A Baptist minister, Helyer is professor of biblical studies at Taylor University, in Upland, Indiana. His publications include Yesterday, Today and Forever: The Continuing Relevance of the Old Testament (Sheffield, forthcoming) and Jewish Literature of the Second Temple (Inter-Varsity, forthcoming).
Hanukkah, the Jewish festival commemorating the second-century B.C.E. recapture of the Jerusalem Temple, is familiar to most of us. And many will recall the name of the family that led the successful Jewish forces—the Hasmoneans. But the author of the Pentateuch, the first five books of the Hebrew Bible, written hundreds of years earlier, could not possibly have known these names. Or could he? Or could He? Which is it? A team of mathematical statisticians has discovered hundreds of pairs of related words like this—including the names of Jewish leaders and events that postdate the composition of the biblical text—embedded in the text of the Hebrew Bible. The odds of this happening by chance, according to one study, are 1 in 50,000,000,000,000,000. In “Divine Authorship? Computer Reveals Startling Word Patterns,” Jeffrey B. Satinover weighs the study’s results and the awesome implications of its findings.

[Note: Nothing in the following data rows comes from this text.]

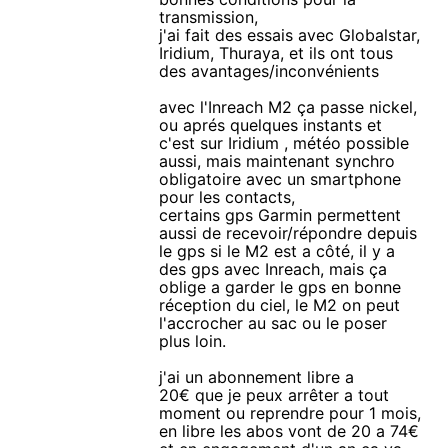
transmission,
j'ai fait des essais avec Globalstar,
Iridium, Thuraya, et ils ont tous
des avantages/inconvénients
avec l'Inreach M2 ça passe nickel,
ou aprés quelques instants et
c'est sur Iridium , météo possible
aussi, mais maintenant synchro
obligatoire avec un smartphone
pour les contacts,
certains gps Garmin permettent
aussi de recevoir/répondre depuis
le gps si le M2 est a côté, il y a
des gps avec Inreach, mais ça
oblige a garder le gps en bonne
réception du ciel, le M2 on peut
l'accrocher au sac ou le poser
plus loin.
j'ai un abonnement libre a
20€ que je peux arrêter a tout
moment ou reprendre pour 1 mois,
en libre les abos vont de 20 a 74€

A psychiatrist with a private practice in psychotherapy, psychiatry and psychopharmacology, Satinover also serves as medical director for the Temenos Institute Psychiatric Clinic, in Westport, Connecticut. His Skein of Darkness, Skein of Gold, a politico-religious thriller, is forthcoming from Grove Books.
A man of many gods, the emperor Julian (ruled 361–363 C.E.) sought to revive paganism in the Roman Empire, which had become officially Christian under Constantine I. Julian’s interest in diverse religious practices—from the Eleusinian mysteries to Mithraism—also extended to Judaism, which he hoped to incorporate into his expansive pagan pantheon. All this earned him the bitter enmity of the burgeoning Christian community—and the epithet “Apostate.” In “Julian the Apostate and His Plan to Rebuild the Jerusalem Temple,” Jeffrey Brodd describes what, for many Christians, was Julian’s sin of sins: He intended to restore the Temple of the Jews, which the Roman’s had destroyed in 70 C.E. Although this project was probably begun, as may be evidenced by an inscription on the wall of the Temple Mount, it came to a halt upon Julian’s death in his Persian wars.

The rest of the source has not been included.